[[ Input data open ]]
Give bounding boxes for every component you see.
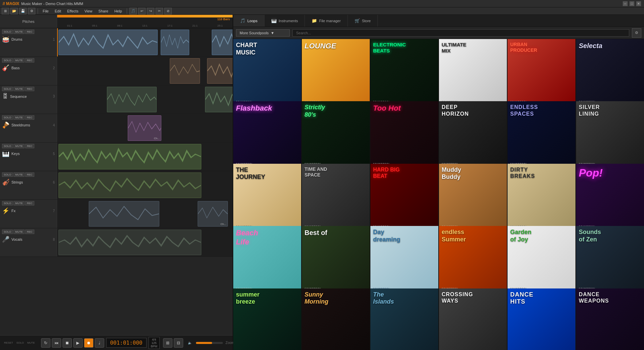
steeldrums-block-1[interactable]: Ch... bbox=[128, 115, 161, 141]
soundpool-card-time-and-space[interactable]: TIME ANDSPACE SOUNDPOOL AMBIENT bbox=[302, 164, 370, 232]
soundpool-card-ultimate-mix[interactable]: ULTIMATEMIX SOUNDPOOL COLLECTION bbox=[439, 39, 507, 107]
mute-label[interactable]: MUTE bbox=[26, 341, 36, 344]
minimize-button[interactable]: ─ bbox=[622, 1, 628, 6]
solo-btn-vocals[interactable]: SOLO bbox=[2, 230, 13, 234]
strings-block-1[interactable] bbox=[58, 172, 201, 198]
solo-btn-bass[interactable]: SOLO bbox=[2, 58, 13, 63]
track-content-fx[interactable]: Ch... bbox=[57, 200, 233, 228]
soundpool-card-pop[interactable]: Pop! SOUNDPOOL CHART HITS bbox=[576, 164, 644, 232]
drums-block-2[interactable] bbox=[161, 30, 189, 55]
mute-btn-vocals[interactable]: MUTE bbox=[13, 230, 25, 234]
soundpool-card-sounds-of-zen[interactable]: Soundsof Zen SOUNDPOOL CHILLOUT bbox=[576, 226, 644, 294]
titlebar-controls[interactable]: ─ □ ✕ bbox=[622, 1, 641, 6]
rec-btn-strings[interactable]: REC bbox=[25, 172, 34, 177]
soundpool-card-dance-weapons[interactable]: DANCEWEAPONS SOUNDPOOL DANCE bbox=[576, 288, 644, 350]
soundpool-card-lounge[interactable]: LOUNGE SOUNDPOOL COLLECTION bbox=[302, 39, 370, 107]
bass-block-1[interactable] bbox=[170, 58, 200, 84]
track-content-strings[interactable] bbox=[57, 171, 233, 199]
soundpool-settings-button[interactable]: ⚙ bbox=[632, 28, 641, 38]
soundpool-card-best-of[interactable]: Best of SOUNDPOOL CHILLOUT bbox=[302, 226, 370, 294]
rec-btn-drums[interactable]: REC bbox=[25, 30, 34, 34]
drums-block-1[interactable] bbox=[58, 30, 158, 55]
soundpool-card-too-hot[interactable]: Too Hot SOUNDPOOL 80s bbox=[370, 101, 438, 169]
undo-button[interactable]: ↩ bbox=[138, 8, 146, 14]
stop-button[interactable]: ⏹ bbox=[63, 338, 72, 348]
soundpool-card-muddy-buddy[interactable]: MuddyBuddy SOUNDPOOL BLUES bbox=[439, 164, 507, 232]
soundpool-card-day-dreaming[interactable]: Daydreaming SOUNDPOOL CHILLOUT bbox=[370, 226, 438, 294]
keys-block-1[interactable] bbox=[58, 144, 201, 169]
mute-btn-fx[interactable]: MUTE bbox=[13, 201, 25, 205]
track-content-steeldrums[interactable]: Ch... bbox=[57, 114, 233, 142]
track-content-sequence[interactable] bbox=[57, 85, 233, 114]
deactivate-button[interactable]: ⊘ bbox=[164, 8, 172, 14]
track-content-keys[interactable] bbox=[57, 143, 233, 171]
menu-edit[interactable]: Edit bbox=[52, 8, 64, 14]
rec-btn-keys[interactable]: REC bbox=[25, 144, 34, 148]
tab-loops[interactable]: 🎵 Loops bbox=[233, 15, 265, 27]
play-button[interactable]: ▶ bbox=[73, 338, 83, 348]
track-content-drums[interactable] bbox=[57, 28, 233, 56]
soundpool-card-sunny-morning[interactable]: SunnyMorning SOUNDPOOL CHILLOUT bbox=[302, 288, 370, 350]
volume-slider[interactable] bbox=[196, 342, 223, 344]
mute-btn-bass[interactable]: MUTE bbox=[13, 58, 25, 63]
seq-block-1[interactable] bbox=[107, 87, 157, 112]
track-content-vocals[interactable] bbox=[57, 228, 233, 257]
soundpool-card-hard-big-beat[interactable]: HARD BIGBEAT SOUNDPOOL BIG BEAT bbox=[370, 164, 438, 232]
menu-file[interactable]: File bbox=[40, 8, 51, 14]
metronome-transport-button[interactable]: ♩ bbox=[95, 338, 104, 348]
soundpool-card-dance-hits[interactable]: DANCEHITS SOUNDPOOL DANCE bbox=[508, 288, 575, 350]
record-button[interactable]: ⏺ bbox=[84, 338, 93, 348]
tab-instruments[interactable]: 🎹 Instruments bbox=[265, 15, 305, 27]
soundpool-card-endless-spaces[interactable]: ENDLESSSPACES SOUNDPOOL AMBIENT bbox=[508, 101, 575, 169]
timeline-ruler[interactable]: 110 Bars 01:1 05:1 09:1 13:1 17:1 21:1 2… bbox=[57, 15, 233, 28]
solo-btn-keys[interactable]: SOLO bbox=[2, 144, 13, 148]
rec-btn-sequence[interactable]: REC bbox=[25, 87, 34, 91]
track-content-bass[interactable] bbox=[57, 57, 233, 85]
soundpool-card-selecta[interactable]: Selecta SOUNDPOOL 2STEP bbox=[576, 39, 644, 107]
soundpool-card-urban-producer[interactable]: URBANPRODUCER SOUNDPOOL COLLECTION bbox=[508, 39, 575, 107]
soundpool-card-the-journey[interactable]: THEJOURNEY SOUNDPOOL AMBIENT bbox=[233, 164, 301, 232]
solo-btn-sequence[interactable]: SOLO bbox=[2, 87, 13, 91]
menu-effects[interactable]: Effects bbox=[65, 8, 81, 14]
maximize-button[interactable]: □ bbox=[629, 1, 635, 6]
cut-button[interactable]: ✂ bbox=[156, 8, 163, 14]
soundpool-card-endless-summer[interactable]: endlessSummer SOUNDPOOL CHILLOUT bbox=[439, 226, 507, 294]
redo-button[interactable]: ↪ bbox=[147, 8, 154, 14]
soundpool-card-deep-horizon[interactable]: DEEPHORIZON SOUNDPOOL AMBIENT bbox=[439, 101, 507, 169]
search-input[interactable] bbox=[292, 29, 629, 37]
fx-block-1[interactable] bbox=[89, 201, 159, 227]
rec-btn-steeldrums[interactable]: REC bbox=[25, 115, 34, 120]
seq-block-2[interactable] bbox=[205, 87, 233, 112]
bass-block-2[interactable] bbox=[207, 58, 233, 84]
soundpool-card-the-islands[interactable]: TheIslands SOUNDPOOL CHILLOUT bbox=[370, 288, 438, 350]
soundpool-card-dirty-breaks[interactable]: DIRTYBREAKS SOUNDPOOL BREAKBEAT bbox=[508, 164, 575, 232]
tab-store[interactable]: 🛒 Store bbox=[348, 15, 378, 27]
mute-btn-keys[interactable]: MUTE bbox=[13, 144, 25, 148]
solo-label[interactable]: SOLO bbox=[15, 341, 25, 344]
mute-btn-sequence[interactable]: MUTE bbox=[13, 87, 25, 91]
menu-icon-magix[interactable]: ⊞ bbox=[2, 8, 9, 14]
soundpool-card-beach-life[interactable]: BeachLife SOUNDPOOL CHILLOUT bbox=[233, 226, 301, 294]
rec-btn-vocals[interactable]: REC bbox=[25, 230, 34, 234]
fx-block-2[interactable]: Ch... bbox=[198, 201, 228, 227]
soundpool-card-strictly-80s[interactable]: Strictly80's SOUNDPOOL 80s bbox=[302, 101, 370, 169]
soundpool-card-summer-breeze[interactable]: summerbreeze SOUNDPOOL CHILLOUT bbox=[233, 288, 301, 350]
save-button[interactable]: 💾 bbox=[19, 8, 27, 14]
solo-btn-strings[interactable]: SOLO bbox=[2, 172, 13, 177]
rec-btn-fx[interactable]: REC bbox=[25, 201, 34, 205]
soundpool-card-electronic-beats[interactable]: ELECTRONICBEATS SOUNDPOOL COLLECTION bbox=[370, 39, 438, 107]
solo-btn-steeldrums[interactable]: SOLO bbox=[2, 115, 13, 120]
soundpool-card-silver-lining[interactable]: SILVERLINING SOUNDPOOL AMBIENT bbox=[576, 101, 644, 169]
snap-button[interactable]: ⊞ bbox=[163, 338, 172, 348]
drums-block-3[interactable] bbox=[212, 30, 233, 55]
mute-btn-strings[interactable]: MUTE bbox=[13, 172, 25, 177]
open-file-button[interactable]: 📂 bbox=[10, 8, 18, 14]
menu-help[interactable]: Help bbox=[112, 8, 125, 14]
nudge-button[interactable]: ⊟ bbox=[174, 338, 183, 348]
soundpool-card-chart-music[interactable]: CHARTMUSIC SOUNDPOOL COLLECTION bbox=[233, 39, 301, 107]
mute-btn-steeldrums[interactable]: MUTE bbox=[13, 115, 25, 120]
tab-file-manager[interactable]: 📁 File manager bbox=[305, 15, 348, 27]
rec-btn-bass[interactable]: REC bbox=[25, 58, 34, 63]
reset-label[interactable]: RESET bbox=[3, 341, 14, 344]
menu-view[interactable]: View bbox=[82, 8, 95, 14]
[[ Input data closed ]]
### The task
Tally the lines of the data that contain the word "DANCE", and give only that tally.

### Expected answer
2